Der fliegende Holländer:
    George Jahn, 'Hollaender' Takes Liberties With Wagner (Associated Press, July 28)
    The music came from Wagner at Wednesday's Bayreuth Festival production of "Der fliegende Hollaender" but the plot came from Freud. Wagner's Senta, abused by her father, dreams up a fantasy lover -- the flying Dutchman -- who will whisk her away from her stifling bourgeois surroundings; she redeems the Dutchman from an eternal fate at sea by casting herself into the waves at the end of a stormy 2 1/2 hours -- much of it on deck or on the yardarm. But not a glass of water was seen in Claus Guth's production, and the action was in the mind instead of the ocean.
  • Christian Merlin, Une distribution vocalement indigne (Le Figaro, July 29)
    Succeeding Eiji Oue, overwhelmed by the events in Tristan, and Peter Schneider, comfortable but routine in Lohengrin, the third night of the 2005 festival was conducted with verve by Marc Albrecht: nervous gestures and bright peaks, compact dramatism, at the edge of stiffness but nevertheless moving. Shouldering aside soloists and choir a bit in the fast parts, he did not tolerate any dead time. Too bad! The casting was not worthy of a festival that should be the Wagnerian ideal. [...] Whoever may have started listening to a radio broadcast of this performance would not have believed that it was from Bayreuth, where the casting should be an example, either with renowned artists or with up-and-coming young singers, but certainly not with players that a first division soccer team would have recruited as substitutes and not as first-stringers.

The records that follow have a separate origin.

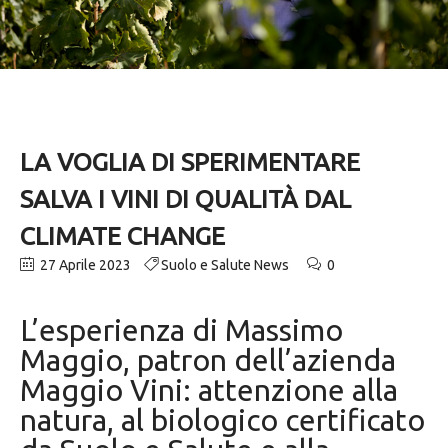
LA VOGLIA DI SPERIMENTARE
SALVA I VINI DI QUALITÀ DAL
CLIMATE CHANGE
27 Aprile 2023
Suolo e Salute News
0
L’esperienza di Massimo
Maggio, patron dell’azienda
Maggio Vini: attenzione alla
natura, al biologico certificato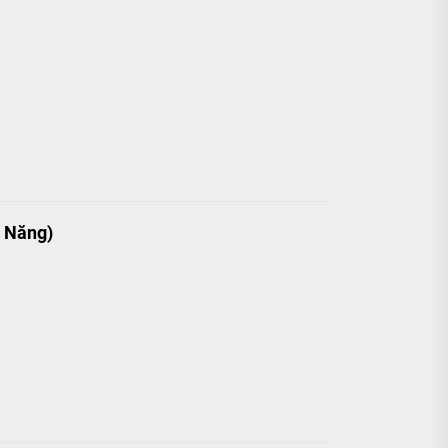
h Năng)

  • George Jahn, A little kitsch, lot of fine music in Bayreuth Festival's Tannhaeuser (Associated Press, July 28)
    Under Christian Thielemann, arguably the best Wagner conductor of the day, the Festival Orchestra masterfully underpinned the haunting pilgrims' choruses, set the ground for the chromatic harmony that depicts the tonal world of Venus, or worked its magic in the orchestral preludes that create the mood for the acts to follow. In an unusual act of homage reflecting the orchestra's performance, Thielemann brought the musicians on stage for a curtain call - many of them in shorts and sandals to beat the heat - in a gesture normally reserved for the end of the festival.
  • Julian Sykes, La petite musique de Bayreuth (Le Temps, July 30)
  • Festival de Bayreuth: ovations pour Pierre Boulez (ATS, July 30)
    The French conductor Pierre Boulez was given a standing ovation by the audience Friday night in Germany, at the conclusion of the performance of Parsifal at the 94th Bayreuth Festival. [...] As happened last year during this production, the iconoclastic staging by the bad boy of German theater, Christoph Schlingensief, which uses video with images of dead rats, was soundly booed by a part of the audience.
  • Christian Merlin, Bayreuth : «Parsifal», le syndrome Avignon (Le Figaro, August 1)
    In spite of his spats last summer with Wolfgang Wagner, the festival's director, Schlingensief has come back to develop his staging in a more serene climate. But if some aspects have been modified (the artist is said to change ideas every twenty minutes), the spirit remains. It poses basic aesthetic, even philosophical, problems. It is impossible to describe here all of the production's details. Just know that Avignon Syndrome has struck again: Schlingensief, an artist, has created an installation and not a staging. His method of expression: the revolving set and the projection screen. [...] We should have sent our contemporary art critic to Bayreuth instead of a music critic like me. Because what we saw was a work by Christoph Schlingensief after Parsifal, accompanied by the music of Richard Wagner.